-- Opening Marker --
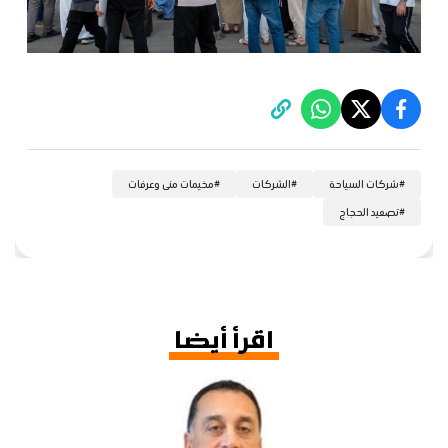
#
شركات السياحة
#
الشركات
#
مخيمات منى وعرفات
#
تصعيد الحجاج
اقرأ أيضا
-- Closing Marker --
## Goal of the exercise
Where a picture appears, omit it, and otherwise retype the material exactly.

## Reply
#
شركات السياحة
#
الشركات
#
مخيمات منى وعرفات
#
تصعيد الحجاج
اقرأ أيضا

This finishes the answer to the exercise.